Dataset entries
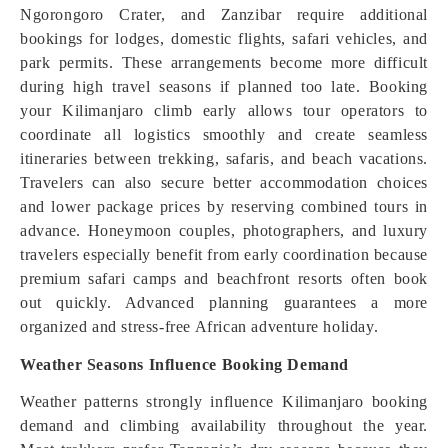
Ngorongoro Crater, and Zanzibar require additional
bookings for lodges, domestic flights, safari vehicles, and
park permits. These arrangements become more difficult
during high travel seasons if planned too late. Booking
your Kilimanjaro climb early allows tour operators to
coordinate all logistics smoothly and create seamless
itineraries between trekking, safaris, and beach vacations.
Travelers can also secure better accommodation choices
and lower package prices by reserving combined tours in
advance. Honeymoon couples, photographers, and luxury
travelers especially benefit from early coordination because
premium safari camps and beachfront resorts often book
out quickly. Advanced planning guarantees a more
organized and stress-free African adventure holiday.
Weather Seasons Influence Booking Demand
Weather patterns strongly influence Kilimanjaro booking
demand and climbing availability throughout the year.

Assigned task:
Considering the records above, count the lines where the string "early" occurs and return that number alone.

The answer:
2